### Saved entries
━━━━━━
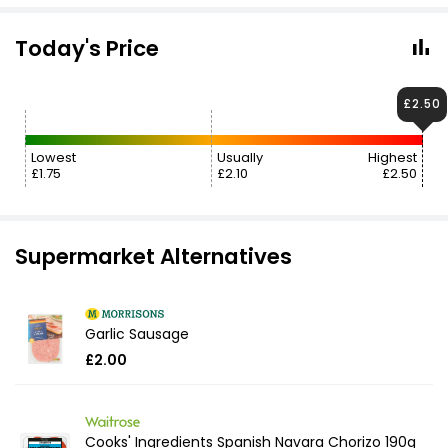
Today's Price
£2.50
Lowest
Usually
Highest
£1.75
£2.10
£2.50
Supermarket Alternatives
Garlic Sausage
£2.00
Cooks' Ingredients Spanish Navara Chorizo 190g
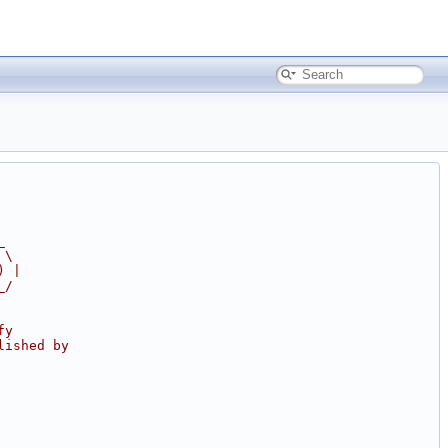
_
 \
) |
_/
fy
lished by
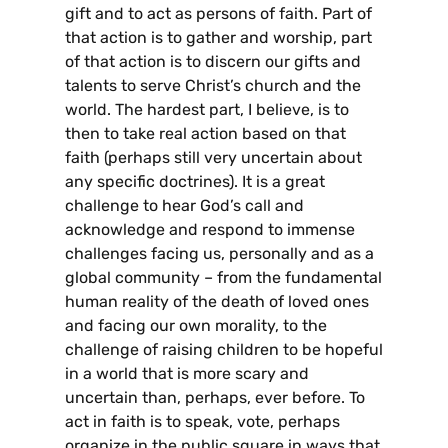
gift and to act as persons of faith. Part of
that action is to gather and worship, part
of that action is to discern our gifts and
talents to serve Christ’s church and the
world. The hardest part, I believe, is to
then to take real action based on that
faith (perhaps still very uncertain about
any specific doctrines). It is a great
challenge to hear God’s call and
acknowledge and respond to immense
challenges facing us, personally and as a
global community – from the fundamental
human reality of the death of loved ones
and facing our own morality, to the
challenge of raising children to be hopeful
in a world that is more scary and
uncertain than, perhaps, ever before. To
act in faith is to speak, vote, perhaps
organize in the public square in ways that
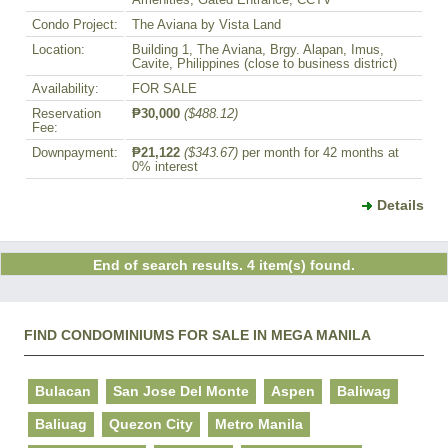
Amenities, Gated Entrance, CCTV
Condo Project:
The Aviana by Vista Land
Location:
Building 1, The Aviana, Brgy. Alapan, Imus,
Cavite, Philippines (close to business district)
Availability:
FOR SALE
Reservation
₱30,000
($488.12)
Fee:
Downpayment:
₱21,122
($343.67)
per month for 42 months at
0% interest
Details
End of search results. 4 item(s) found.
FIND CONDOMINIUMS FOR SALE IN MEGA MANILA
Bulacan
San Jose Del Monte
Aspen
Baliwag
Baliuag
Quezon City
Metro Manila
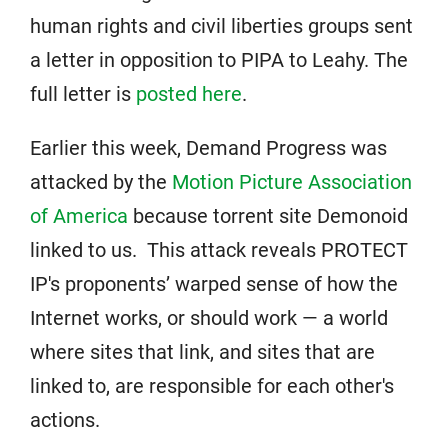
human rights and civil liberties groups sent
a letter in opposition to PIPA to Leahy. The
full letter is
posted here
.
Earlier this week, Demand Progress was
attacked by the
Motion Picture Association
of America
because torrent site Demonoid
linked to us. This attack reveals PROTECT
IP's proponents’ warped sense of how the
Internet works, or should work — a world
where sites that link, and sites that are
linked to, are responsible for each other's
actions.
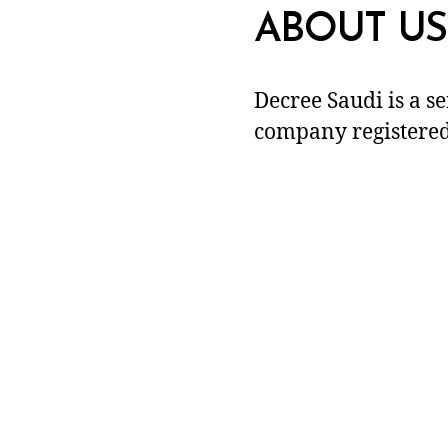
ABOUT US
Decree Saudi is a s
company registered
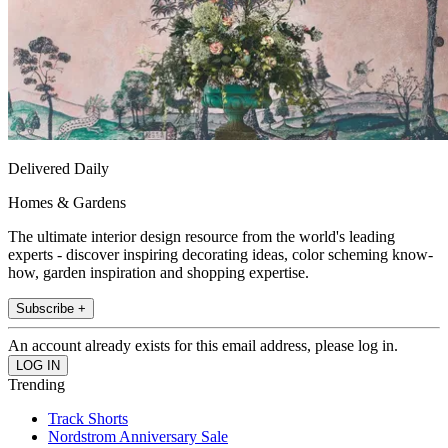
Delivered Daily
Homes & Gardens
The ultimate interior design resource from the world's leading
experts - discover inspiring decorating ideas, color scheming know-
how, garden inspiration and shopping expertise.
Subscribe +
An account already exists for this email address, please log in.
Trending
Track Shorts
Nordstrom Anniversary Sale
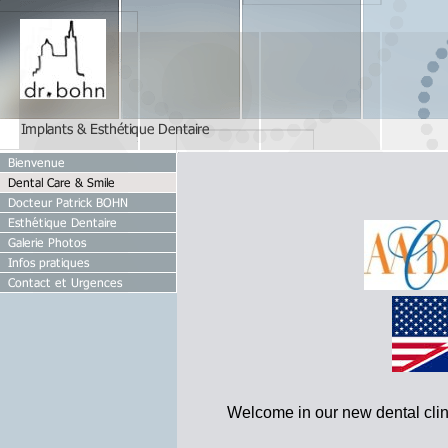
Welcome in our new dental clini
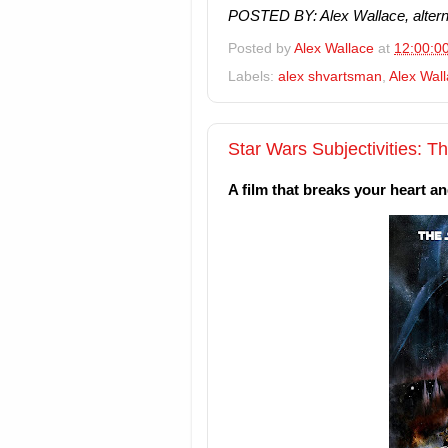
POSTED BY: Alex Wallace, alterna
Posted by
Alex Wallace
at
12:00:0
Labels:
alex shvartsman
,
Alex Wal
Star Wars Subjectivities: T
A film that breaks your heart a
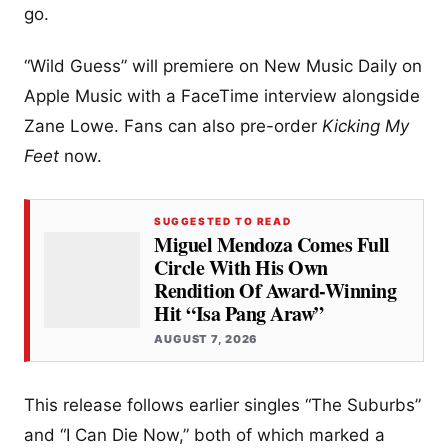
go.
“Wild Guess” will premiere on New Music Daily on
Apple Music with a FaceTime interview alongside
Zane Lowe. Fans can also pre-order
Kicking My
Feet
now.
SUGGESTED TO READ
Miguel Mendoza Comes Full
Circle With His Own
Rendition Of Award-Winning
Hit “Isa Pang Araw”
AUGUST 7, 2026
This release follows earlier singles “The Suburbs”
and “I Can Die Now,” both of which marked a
━━━━━━
### DESCRIPTION OF THE TASK
Repeat exactly the lines in the entries from the one containing "how, garden inspiration" to the final line, inclusive, and nothing beyond them; skip pictures.

### ANSWER SECTION
how, garden inspiration and shopping expertise.
Subscribe +
An account already exists for this email address, please log in.
Trending
Track Shorts
Nordstrom Anniversary Sale
Welcome in our new dental clini
POSTED BY: Alex Wallace, alterna
Posted by
Alex Wallace
at
12:00:0
Labels:
alex shvartsman
,
Alex Wal
Star Wars Subjectivities: T
A film that breaks your heart a
go.
“Wild Guess” will premiere on New Music Daily on
Apple Music with a FaceTime interview alongside
Zane Lowe. Fans can also pre-order
Kicking My
Feet
now.
SUGGESTED TO READ
Miguel Mendoza Comes Full
Circle With His Own
Rendition Of Award-Winning
Hit “Isa Pang Araw”
AUGUST 7, 2026
This release follows earlier singles “The Suburbs”
and “I Can Die Now,” both of which marked a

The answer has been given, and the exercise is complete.